[MM3-users] Re: Timeouts

April 26, 2021

      ...
On Apr 25, 2021, at 7:06 PM, tlhackque via Mailman-users <mailman-users@mailman3.org> wrote:
On 25-Apr-21 20:34, Mark Sapiro wrote:
...
On 4/25/21 4:37 PM, tlhackque via Mailman-users wrote:
...
The described timeouts are something that hyperkitty ought to be able to
avoid.  For apache, the timeout is idle time between blocks of output.
Hyperkitty can avoid this by generating the archive in segments (based
on size, or elapsed time), flushing its output buffer,  generating a
multi-file archive, and/or using Transfer-Encoding: chunked (chunked
doesn't work for http/2).   It ought to be able to break the
work into
blocks of "n" messages & do something to generate output.  Besides
avoiding timeouts, working in segments allows the GUI to display
meaningful progress (e.g. if you're loading with XMLHttpRequest,
"onprogress") It really oughtn't be up to the user to break up the
request.
It is not the web server that times out. I'm not sure about uwsgi
because I don't use it, but the timeouts I see are on servers that use
gunicorn as the WSGI interface to Django and the timeout is in a
gunicorn worker. This is controlled by the timeout setting in the
gunicorn config. <https://docs.gunicorn.org/en/stable/settings.html#timeout>
Note that even 300 seconds is not enough to download the entire
<https://mail.python.org/archives/list/python-dev@python.org/> archive.
It may be possible to get HyperKitty to chunk the output to avoid this,
but it doesn't currently do that. Care to submit an MR?
I'm afraid (u)WSGI, Django, and gunicorn are not technologies that I
work with.
It sounds as if hyperkitty is compiling the entire archive before
sending the first byte.
The gunicorn doc that you pointed to says
Workers silent for more than this many seconds are killed and restarted.
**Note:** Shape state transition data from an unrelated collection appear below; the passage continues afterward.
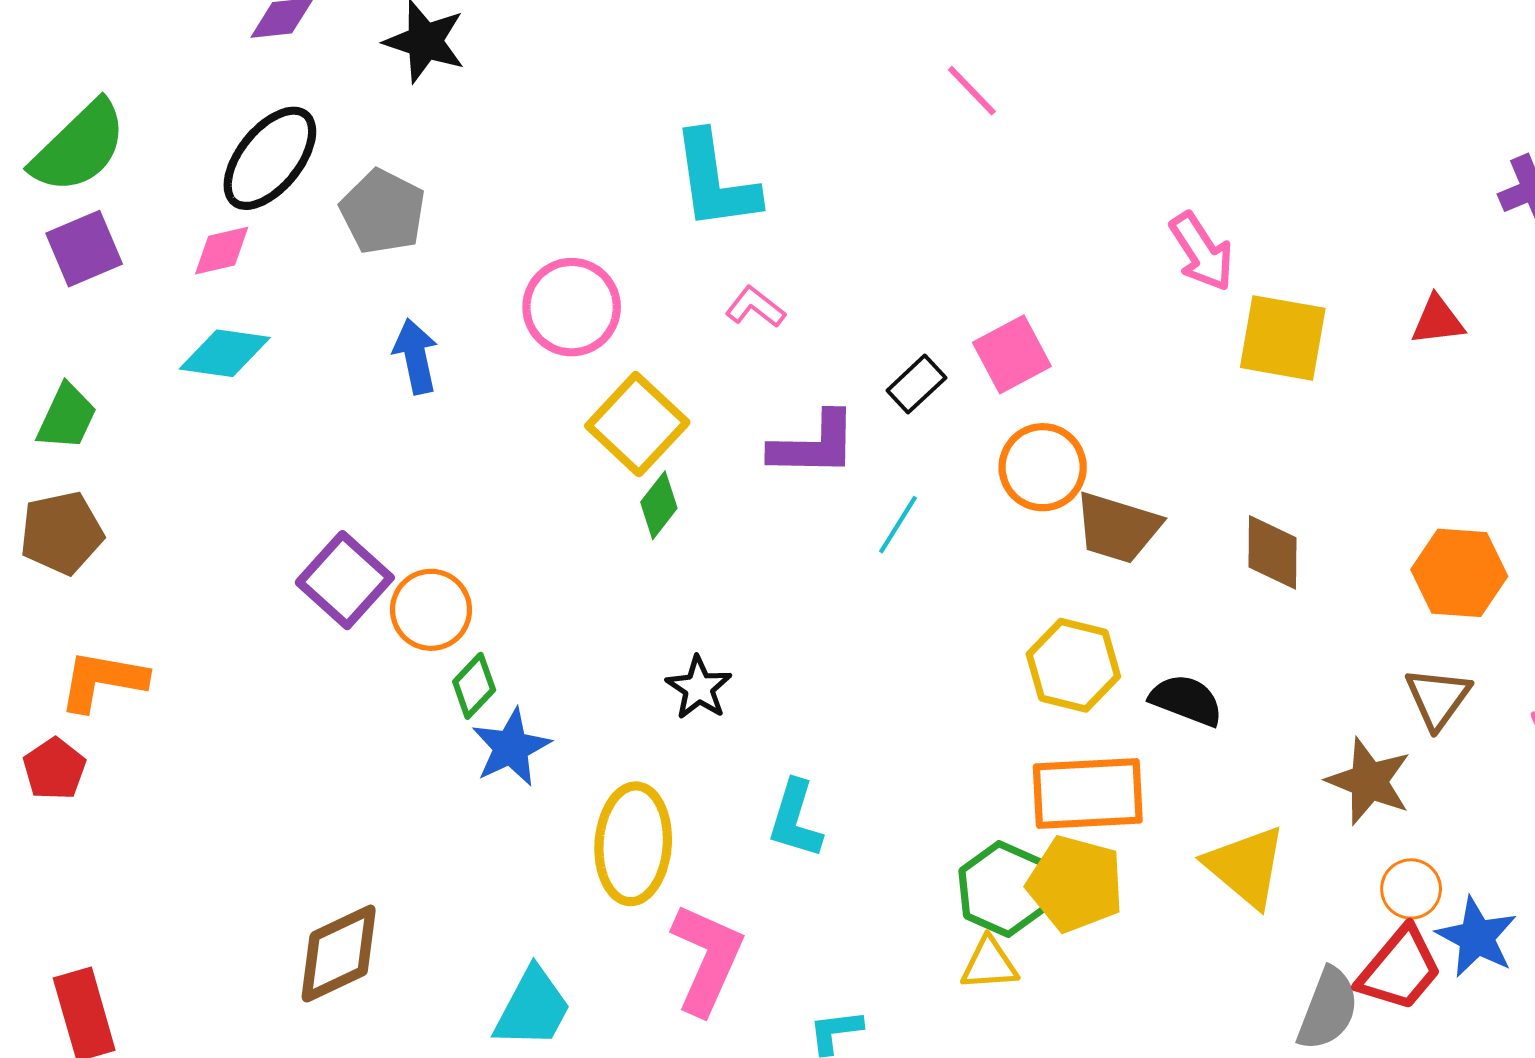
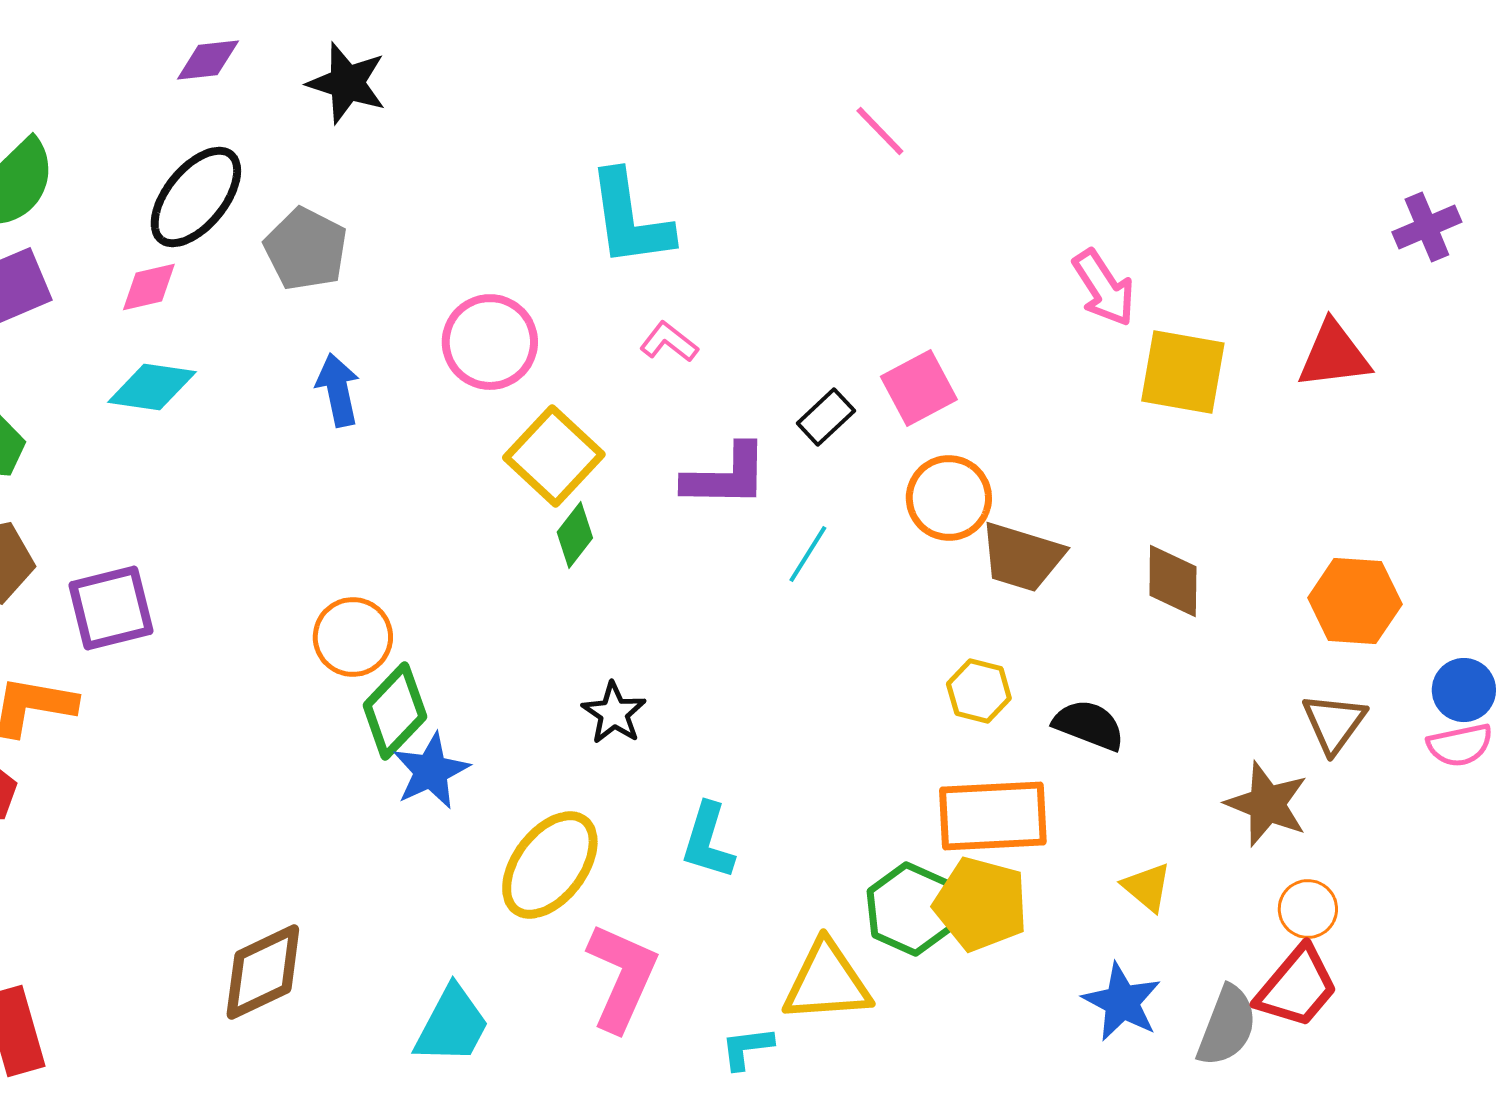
red triangle: (1438, 320) -> (1334, 355), size x1.4
purple square: (345, 580) -> (111, 608), moved, turned 34
yellow hexagon: (1073, 665) -> (979, 691), size x0.7
green diamond: (474, 686) -> (395, 711), size x1.5
yellow ellipse: (633, 844) -> (550, 865), turned 33
yellow triangle: (1246, 866) -> (1147, 887), size x0.6
blue star: (1477, 937) -> (1122, 1002), moved
yellow triangle: (989, 964) -> (827, 982), moved, size x1.6

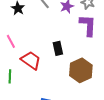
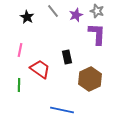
pink line: (11, 41) -> (20, 50), turned 40

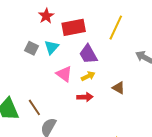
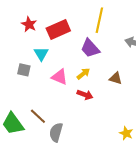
gray square: (31, 48) -> (24, 70), moved
purple trapezoid: (88, 54) -> (90, 48), moved
red arrow: (85, 97) -> (85, 95), turned 35

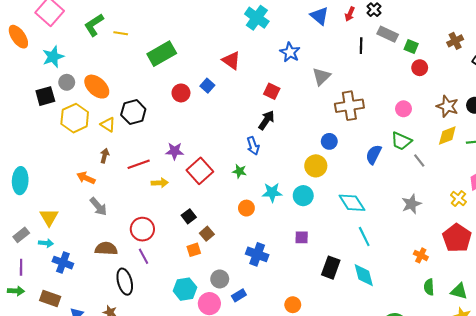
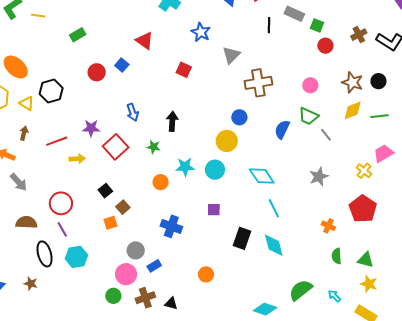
brown cross: (455, 41) -> (359, 35), moved
green rectangle: (162, 54) -> (78, 35), size x0.6
black arrow: (266, 120) -> (172, 121), moved, turned -30
blue arrow: (253, 146) -> (133, 112), moved
cyan hexagon: (185, 289) -> (76, 257), moved

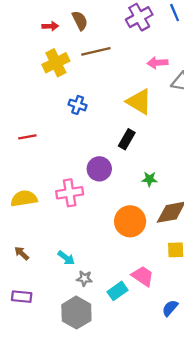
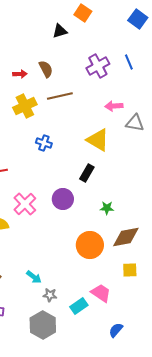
pink cross: (70, 193) -> (25, 204), moved, turned -35
blue semicircle: (170, 308) -> (116, 330), moved

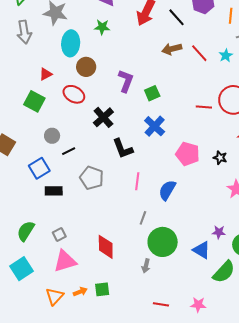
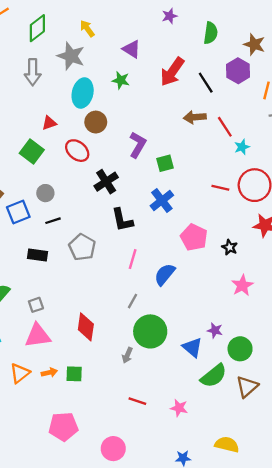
cyan star: (226, 55) -> (242, 147), moved
black line: (69, 151) -> (53, 221), moved
blue square: (39, 168) -> (18, 212), moved

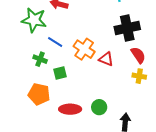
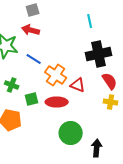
blue line: (55, 42) -> (34, 59), moved
green circle: (99, 107) -> (71, 133), size x1.5
red ellipse: (70, 109) -> (57, 102), moved

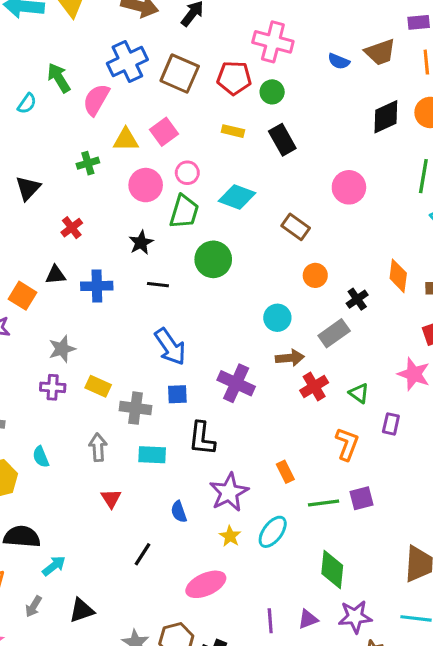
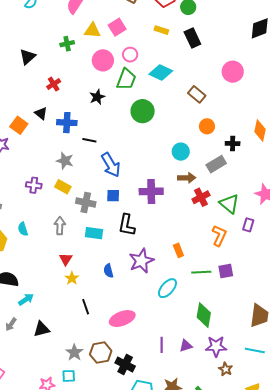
black triangle: (55, 275) -> (41, 113), turned 40
black line: (158, 285) -> (89, 140), moved
black cross: (357, 299) -> (233, 143), turned 32
gray star: (62, 349) -> (65, 161), moved, turned 30
purple cross: (236, 383) -> (151, 191), turned -30
green triangle: (359, 393) -> (229, 204), size x1.5
yellow star: (230, 536) -> (72, 278), moved
black line: (143, 554) -> (86, 307), moved, turned -56

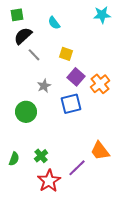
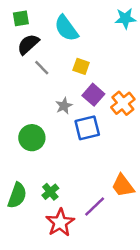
cyan semicircle: (54, 23) -> (66, 28), size x1.6
gray star: (44, 86) -> (64, 106), moved
green semicircle: (14, 159) -> (17, 195), size x1.5

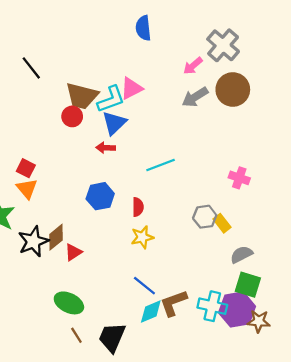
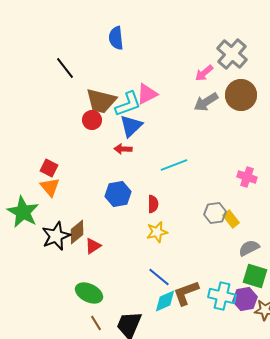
blue semicircle: (143, 28) -> (116, 38), moved
black line: (31, 68) -> (65, 68), moved
purple hexagon: (237, 309) -> (245, 299), size x0.7

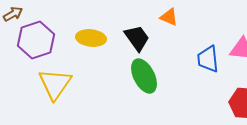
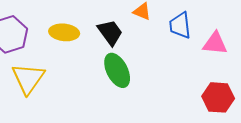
blue trapezoid: (208, 59) -> (180, 25), moved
Setting it to 0 has the effect of infinite timeouts by disabling
timeouts for all workers entirely.
"Silent" sounds like the standard webserver "you have to push some bits,
or we assume you're stuck".
My understanding is that gunicorn is a Python persistence server that is
run behind a webserver proxy.  So the (proxy) webserver (apache, nginx,
...) timeouts also apply and would need to be increased.
Might be interesting to try 0 (gunicorn) / 1200 (webserver) with your
python-dev archive, time it and see how much (encoded) data is
transferred...  (I would expect most mailing list archives to compress
nicely, though those with binary attachments wont.)
For uwsgi, I think the parameter is called harakiri1 (I don’t know why such a name though).
...
if request takes longer than specified harakiri time (in seconds), the request will be dropped and the corresponding worker recycled.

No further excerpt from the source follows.